Jeff Fenton, eSight's director of marketing, said people often compare it to the visor worn by Geordi La Forge on Star Trek: The Next Generation — an instrument that allowed the La Forge character, who was totally blind, to see even better than people with normal vision.
"They're not totally off," Fenton said.
Essentially, a high resolution camera in the centre of the glasses captures what's in front of the person wearing them. Then, the glasses display the image on Organic Light Emitting Diode (OLED) screens in front of the person's eyes.
The technology helps people who have low vision or who are legally blind.
Since he first got a pair of the glasses a year and a half ago, LaCroix has been to a Toronto Raptors game, an AC/DC concert, and he was able to see his younger brother play hockey for the first time. Earlier this month, he hit the court with two of the Harlem Globetrotters.
"It was really cool to meet them," LaCroix said. "They were really funny."

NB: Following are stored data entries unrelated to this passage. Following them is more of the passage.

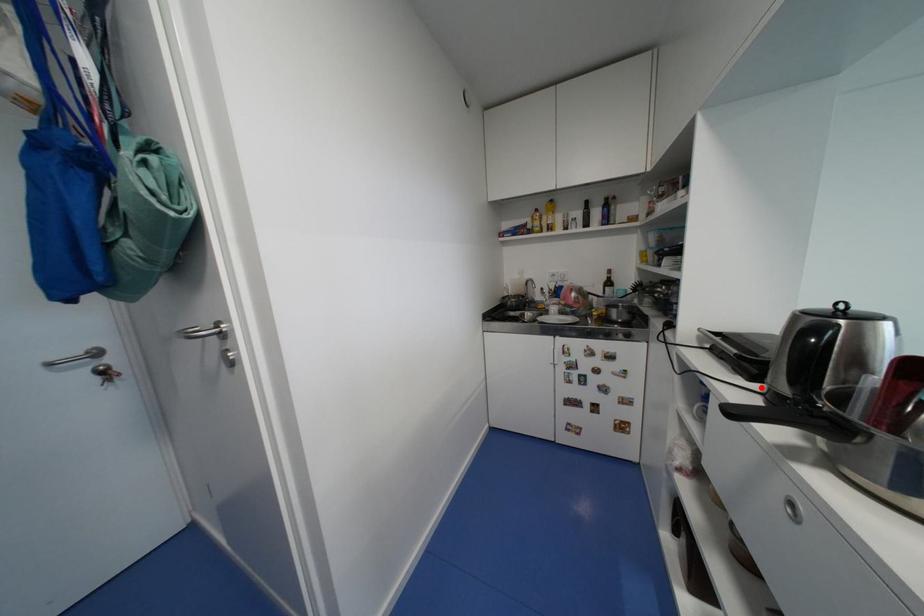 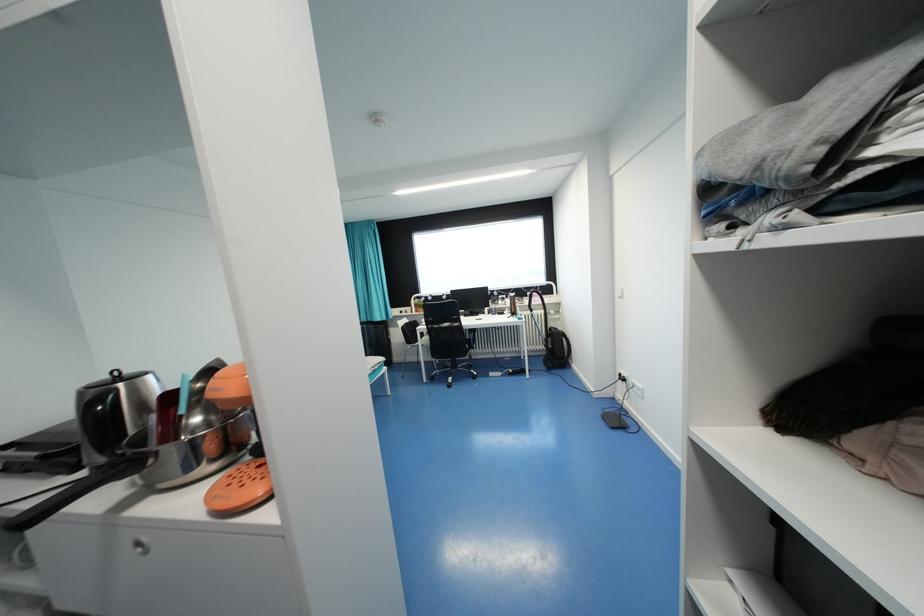 Locate, in the second image, the point that corresponds to the highlighted location in the first image.

(88, 475) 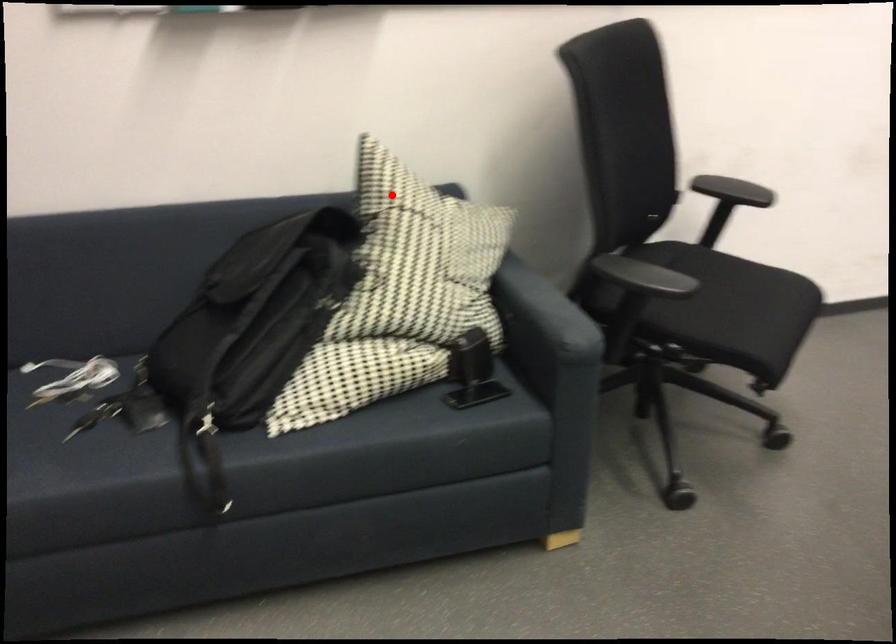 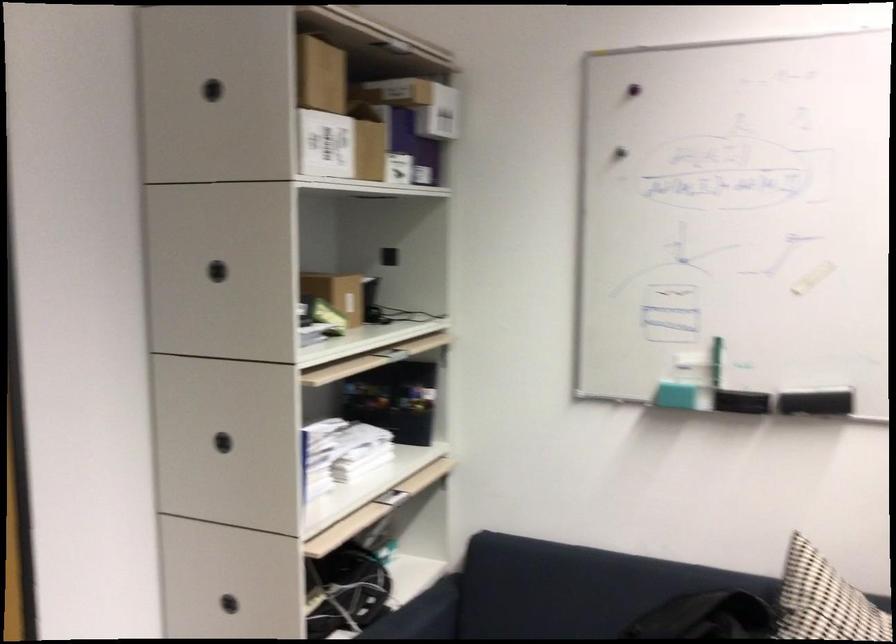 The point at the highlighted location is marked in the first image. Where is the corresponding point in the second image?

(823, 601) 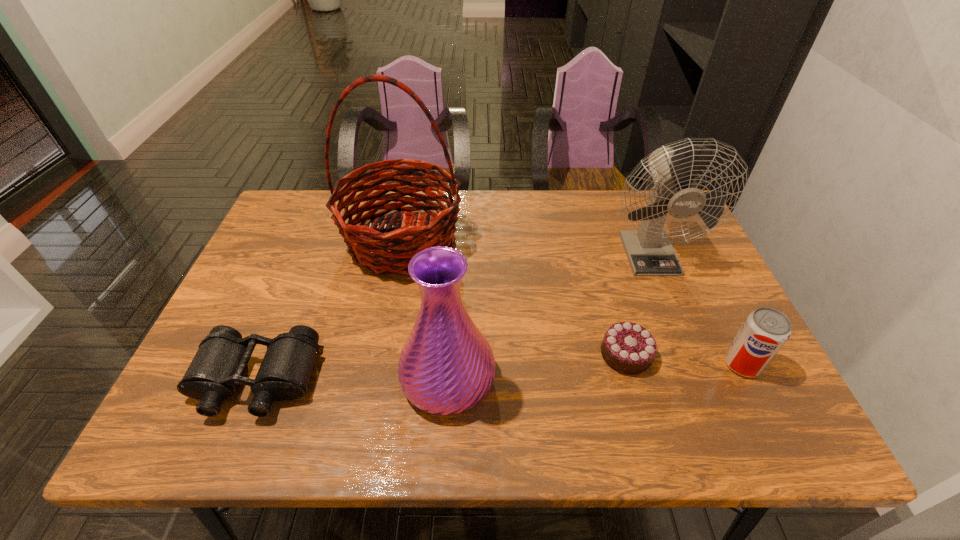 The image size is (960, 540). In order to click on basket in this screenshot , I will do `click(369, 245)`.

You are a GUI agent. You are given a task and a screenshot of the screen. Output one action in this format:
    pyautogui.click(x=<x>, y=<y>)
    Task: Click on the fan
    
    Given the screenshot: What is the action you would take?
    pyautogui.click(x=649, y=251)

The height and width of the screenshot is (540, 960). Find the location of `vase`. vase is located at coordinates (446, 367).

Where is `soda`? This screenshot has width=960, height=540. soda is located at coordinates (764, 332).

Identify the location of the second shortest object. (218, 366).

You are a GUI agent. You are given a task and a screenshot of the screen. Output one action in this format:
    pyautogui.click(x=<x>, y=<y>)
    Task: Click on the chocolate cake
    The image size is (960, 540).
    Given the screenshot: What is the action you would take?
    point(628,348)

What are the coordinates of `blank space located 0.200m on the front of the basket` in the screenshot? It's located at (382, 350).

What are the coordinates of `vacant region located on the air flow direction of the fan` in the screenshot? It's located at (683, 336).

You are a GUI agent. You are given a task and a screenshot of the screen. Output one action in this format:
    pyautogui.click(x=<x>, y=<y>)
    Task: Click on the free location located 0.140m on the right of the vase
    Image resolution: width=960 pixels, height=540 pixels.
    Given the screenshot: What is the action you would take?
    pyautogui.click(x=561, y=379)

This screenshot has height=540, width=960. Identify the location of vacant space located on the left of the soda. (564, 364). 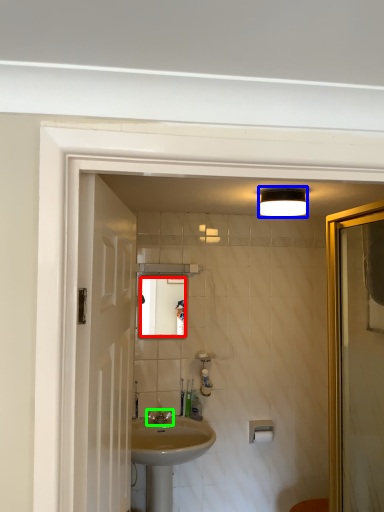 Question: Which object is positioned farthest from mirror (highlighted by a red box)? Select from light fixture (highlighted by a blue box) and tap (highlighted by a green box).

Choices:
 (A) light fixture
 (B) tap

Answer: (A) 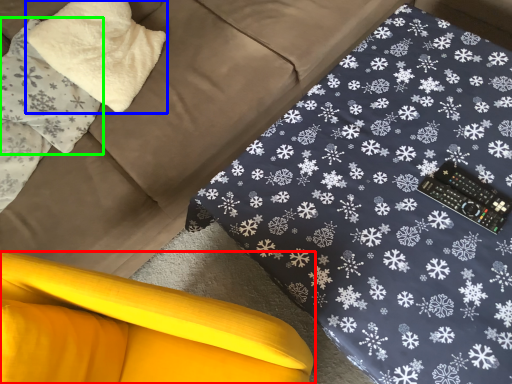 Question: Which object is the closest to the furniture (highlighted by a red box)? Choose among these: pillow (highlighted by a blue box) or pillow (highlighted by a green box).

Choices:
 (A) pillow
 (B) pillow

Answer: (B) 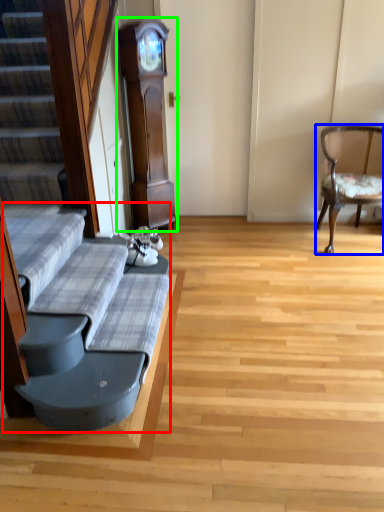 Question: Which object is the farthest from couch (highlighted by a red box)? Choose among these: chair (highlighted by a blue box) or cabinetry (highlighted by a green box).

Choices:
 (A) chair
 (B) cabinetry

Answer: (A) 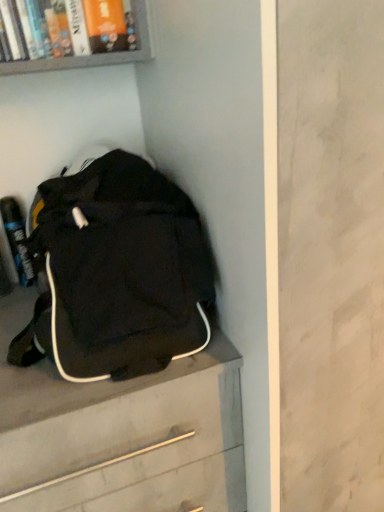 Question: Considering the positions of black fabric backpack at lower left and black fabric chest of drawers at lower left in the image, is black fabric backpack at lower left taller or shorter than black fabric chest of drawers at lower left?

Choices:
 (A) tall
 (B) short

Answer: (B)

Question: From the image's perspective, is black fabric backpack at lower left positioned above or below black fabric chest of drawers at lower left?

Choices:
 (A) below
 (B) above

Answer: (B)

Question: Visually, is black fabric backpack at lower left positioned to the left or to the right of black fabric chest of drawers at lower left?

Choices:
 (A) right
 (B) left

Answer: (A)

Question: From the image's perspective, is black fabric chest of drawers at lower left located above or below black fabric backpack at lower left?

Choices:
 (A) below
 (B) above

Answer: (A)

Question: Is black fabric chest of drawers at lower left inside the boundaries of black fabric backpack at lower left, or outside?

Choices:
 (A) outside
 (B) inside

Answer: (A)

Question: Is black fabric chest of drawers at lower left wider or thinner than black fabric backpack at lower left?

Choices:
 (A) thin
 (B) wide

Answer: (B)

Question: Considering their positions, is black fabric chest of drawers at lower left located in front of or behind black fabric backpack at lower left?

Choices:
 (A) behind
 (B) front

Answer: (A)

Herbert 'Flight Time' Lang and Shane 'Scooter' Christensen spent the day with the 13-year-old, going up the CN Tower and shooting hoops on the Air Canada Centre's practice court.
"It was just such a perfect fit for an organization who wants to give an experience to someone who would have otherwise not been able to experience it," Fenton said.
"We were going up the elevator and Ethan is looking out the window and it was just — you sort of pinch yourself in that moment because he's seeing the city."
Glasses not covered
According to the Canadian National Institute for the Blind, nearly 187,000 Ontario residents live with vision loss or partial sight. The province's Assistive Devices Program covers some visual aids, like white canes and magnifiers, but eSight glasses aren't covered under the Ontario Health Insurance Plan (OHIP).
The latest pair costs about $13,500. Fenton said the company has a fundraising department that helps people buy the eyewear using platforms like crowdfunding.
LaCroix's mother, Margaret LaCroix, told CBC Toronto she was emotional watching her son put on the glasses for the first time.
"It was amazing just to see that he could see all those things he's never really seen before."
As for Ethan, he said he can't wait to see what's next for vision technology.
"I'm looking forward to seeing what the next ones look like and how well they'll be built in the future."